Although the law historically distinguished between children and adults, a separate juvenile court system did not exist in the United States until 1899, when Cook County, Illinois formed the first juvenile court. The concept caught on relatively quickly across the country, with Cuyahoga County establishing the first juvenile court in Ohio in 1902. By statute, the juvenile courts in Ohio have exclusive jurisdiction over many matters regarding children, including but not limited to hearing matters regarding juvenile delinquency; truancy; child abuse, dependency, or neglect; certain criminal violations by adults such as Contributing to the Delinquency of a Minor and Endangering Children, and reviewing any time a child is taken into custody pursuant to statute.
The cases assigned to the Juvenile Division of the Mahoning County Prosecutor’s Office primarily involve either children alleged to have violated a law or those alleged to be dependent, neglected, or abused. Regardless of the underlying facts, the juvenile court process is regarded as civil (as opposed to criminal) in nature, and it is governed by the Ohio Rules of Juvenile Procedure. The goal is to provide for the best interests of the child, whether rehabilitating a juvenile delinquent, or partnering parents with resources to correct the concerns that required the court to intervene. In addition to having different goals than the adult court system, juvenile court uses unique terms to describe similar events. For example, rather than conducting a “trial”, a juvenile court holds an “adjudicatory hearing”. Apart from the different terms and goals, the various stages in the process are similar.
The typical juvenile case begins with information provided by law enforcement or the local children’s services agency. Referrals from law enforcement are initially screened by the Mahoning County Juvenile Court Intake Department. If the matter is not diverted or handled unofficially, the case is then referred to the Prosecutor’s Office at which point it is screened by one of the assistant prosecuting attorneys of the Juvenile Division who may file a complaint based on the facts if the situation appears to warrant intervention by the court. The court sets the complaint for an arraignment at which time the parties appear and are formally advised of the contents of the complaint and of their various rights. Next, a pre-trial hearing is held, at which the parties and/or their counsel meet and discuss the allegations contained in the complaint and commence pre-trial negotiations. If there is no agreement regarding the matter, the court sets the case for adjudication. At the adjudicatory hearing (equivalent to a trial in adult court), the opportunity to present evidence is given to both sides to prove or disprove the allegations in the complaint. If the court finds that the allegations contained in the complaint have been proven beyond a reasonable doubt, the alleged delinquent child is then found to be delinquent by way of commission of the crimes alleged in the complaint.

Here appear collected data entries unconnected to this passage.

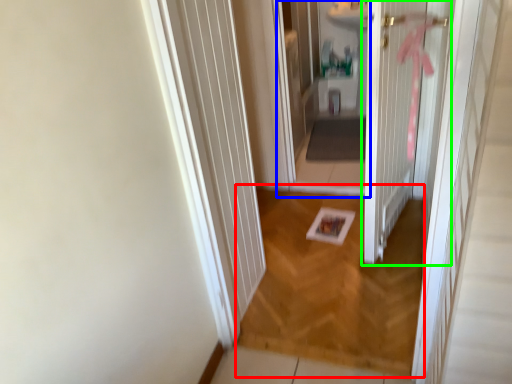 Question: Which is farther away from plain (highlighted by a red box)? corridor (highlighted by a blue box) or door (highlighted by a green box)?

Choices:
 (A) corridor
 (B) door

Answer: (A) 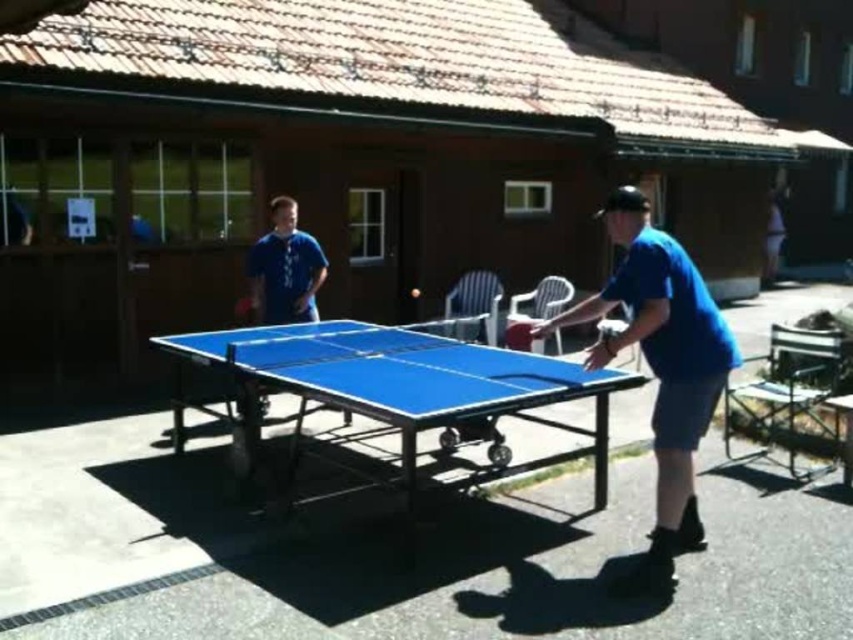 Question: Observing the image, what is the correct spatial positioning of blue plastic table at center in reference to blue fabric shorts at lower right?

Choices:
 (A) above
 (B) below

Answer: (B)

Question: Considering the real-world distances, which object is farthest from the blue matte shirt at center?

Choices:
 (A) blue plastic table at center
 (B) blue fabric shorts at lower right
 (C) blue matte shirt at upper left

Answer: (B)

Question: Is blue plastic table at center bigger than blue matte shirt at upper left?

Choices:
 (A) no
 (B) yes

Answer: (B)

Question: Based on their relative distances, which object is farther from the blue matte shirt at center?

Choices:
 (A) blue fabric shorts at lower right
 (B) blue matte shirt at upper left

Answer: (A)

Question: In this image, where is blue matte shirt at center located relative to blue matte shirt at upper left?

Choices:
 (A) left
 (B) right

Answer: (B)

Question: Which point is closer to the camera taking this photo?

Choices:
 (A) (648, 339)
 (B) (776, 259)

Answer: (A) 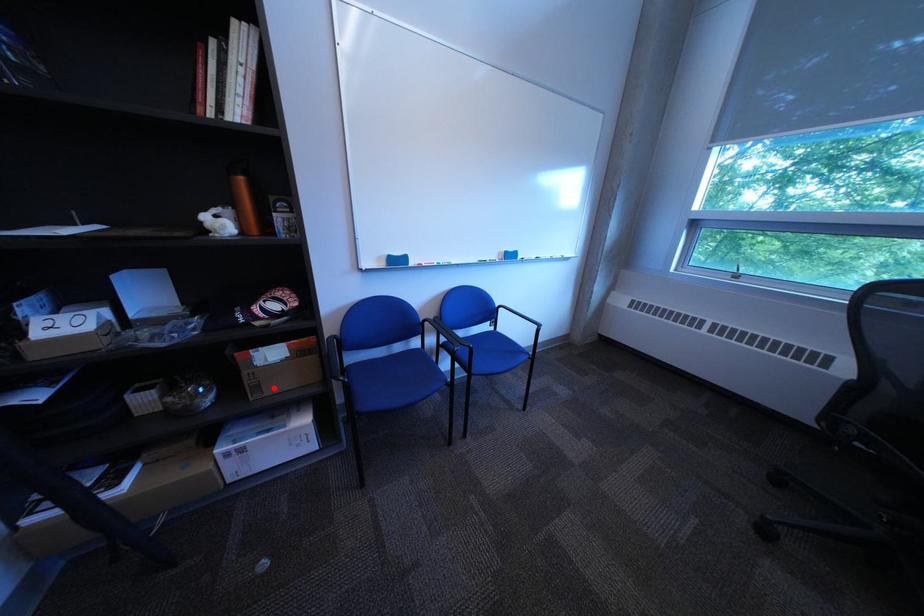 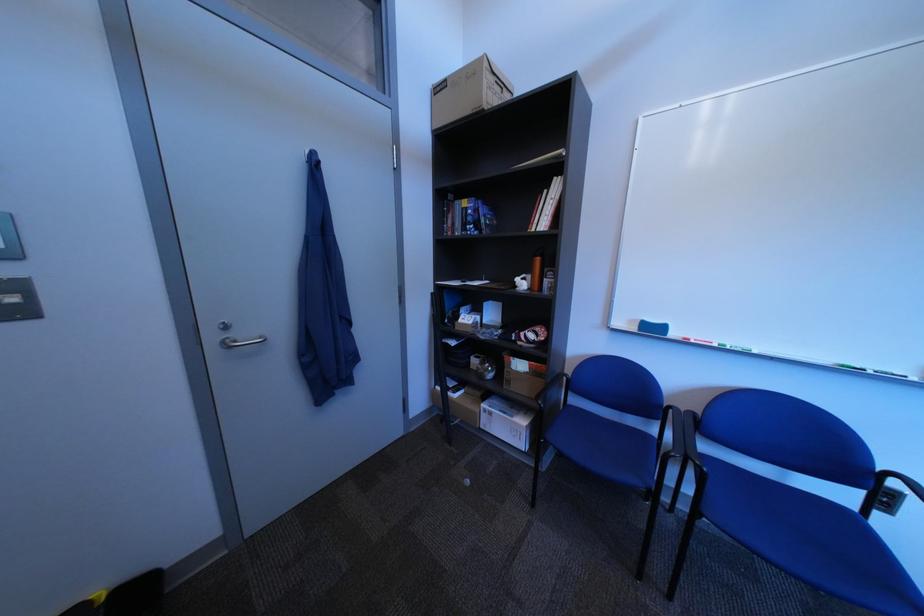 The point at the highlighted location is marked in the first image. Where is the corresponding point in the second image?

An Ohio Youth Assessment System (OYAS), a dynamic risk/needs assessment (similar to a Pre-Sentence Investigation/ PSI) is prepared prior to Disposition. At Disposition (equivalent to a Sentencing in adult court) in a delinquency matter, the case is completed. The Juvenile Court may order the child to be placed at the Ohio Department of Youth Services, be placed on Probation with specific terms and conditions tailored to meet the rehabilitative goal of juvenile courts. Generally, disposition is the final step for a delinquent or unruly child, whereas a case involving a child that was found to be abused, neglected or dependent may have further hearings to review progress with ordered services and/or possible alternative placement of the child outside the home.